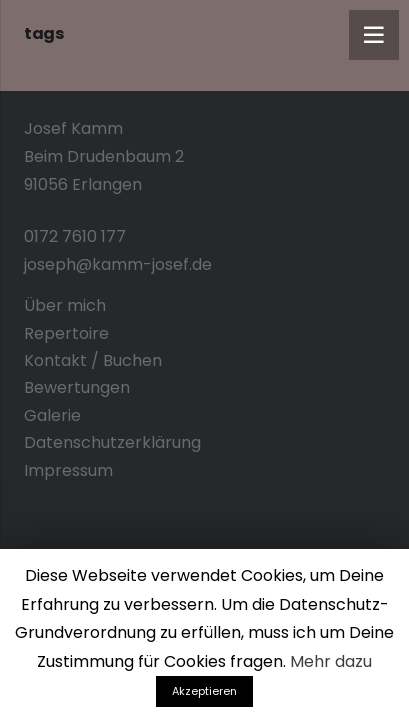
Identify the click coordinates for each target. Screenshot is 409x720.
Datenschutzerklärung (112, 442)
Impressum (68, 470)
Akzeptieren (204, 691)
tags (43, 33)
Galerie (52, 415)
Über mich (65, 305)
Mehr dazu (331, 661)
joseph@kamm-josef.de (118, 264)
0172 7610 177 (75, 236)
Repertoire (66, 333)
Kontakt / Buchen (93, 360)
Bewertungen (77, 387)
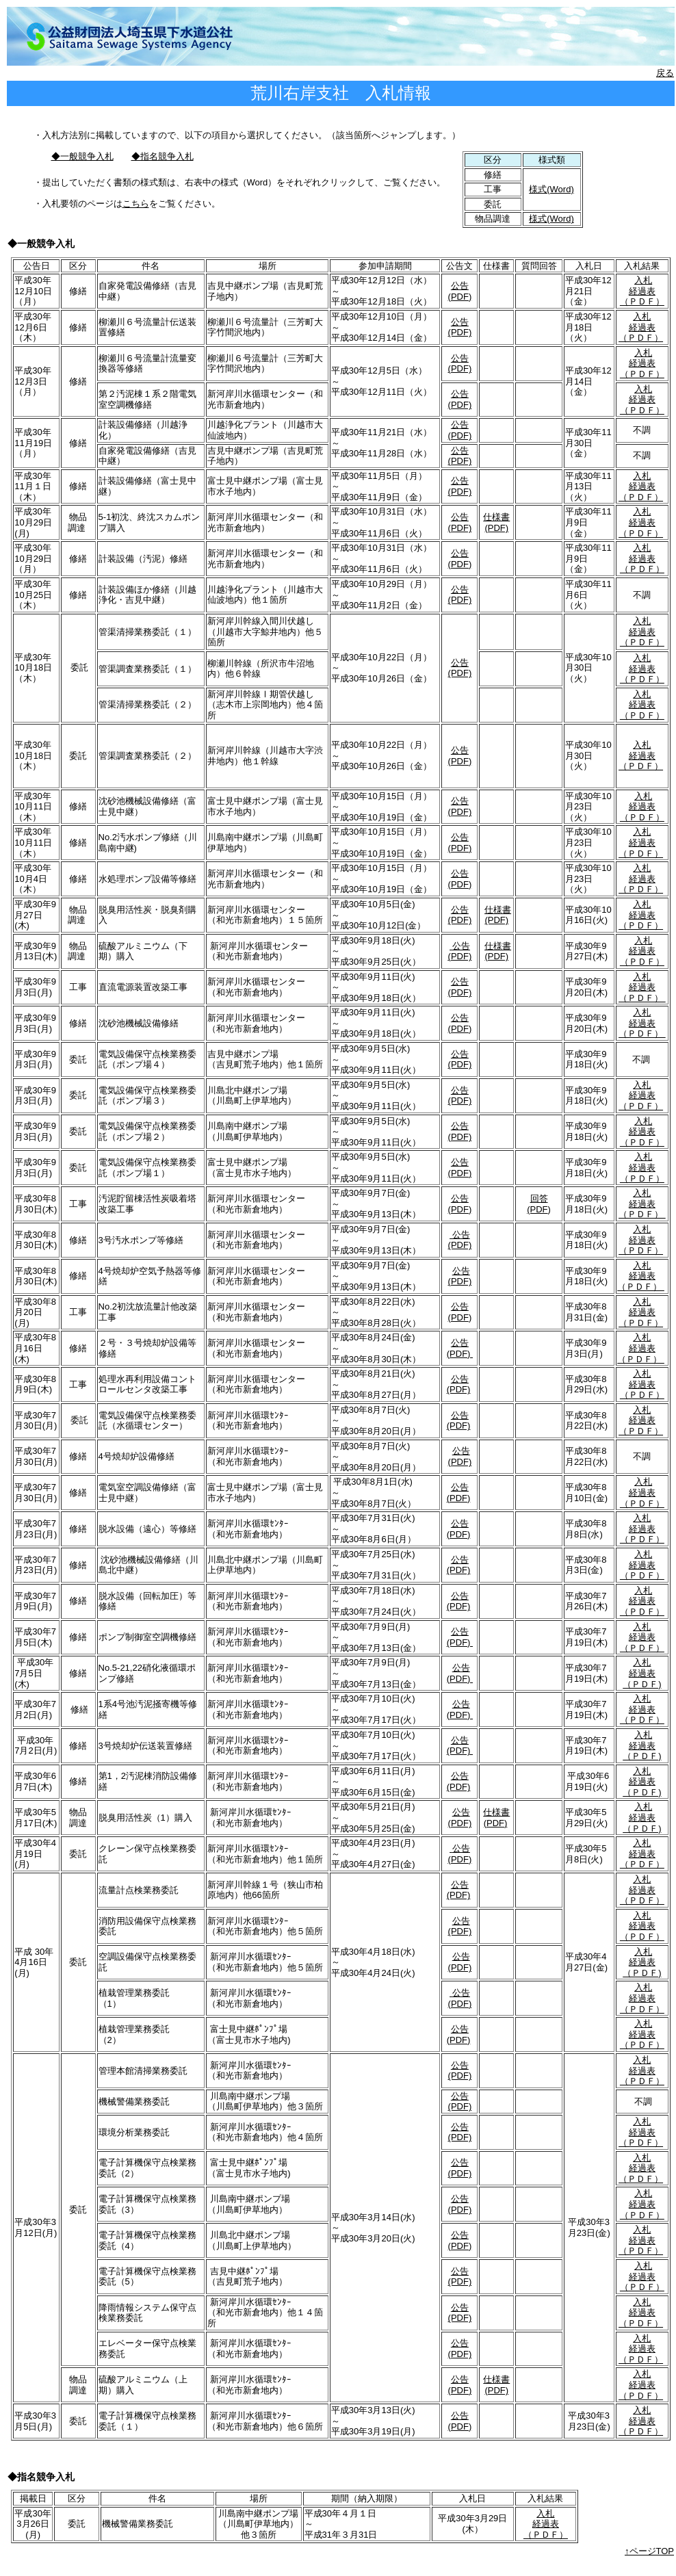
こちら (135, 203)
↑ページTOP (649, 2551)
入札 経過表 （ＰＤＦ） (642, 291)
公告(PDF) (460, 291)
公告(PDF (458, 1312)
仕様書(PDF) (496, 522)
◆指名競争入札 (162, 156)
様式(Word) (551, 189)
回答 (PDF (537, 1203)
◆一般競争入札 (82, 156)
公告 (461, 1993)
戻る (665, 73)
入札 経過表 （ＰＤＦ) (642, 1673)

--

» Task item
All lines from the one with "Mehr dazu (331, 661)" through the end of the records above must be reproduced exactly, both ends included, and the pictures must be left out.

» Written solution
Mehr dazu (331, 661)
joseph@kamm-josef.de (118, 264)
0172 7610 177 (75, 236)
Repertoire (66, 333)
Kontakt / Buchen (93, 360)
Bewertungen (77, 387)
こちら (135, 203)
↑ページTOP (649, 2551)
入札 経過表 （ＰＤＦ） (642, 291)
公告(PDF) (460, 291)
公告(PDF (458, 1312)
仕様書(PDF) (496, 522)
◆指名競争入札 (162, 156)
様式(Word) (551, 189)
回答 (PDF (537, 1203)
◆一般競争入札 (82, 156)
公告 (461, 1993)
戻る (665, 73)
入札 経過表 （ＰＤＦ) (642, 1673)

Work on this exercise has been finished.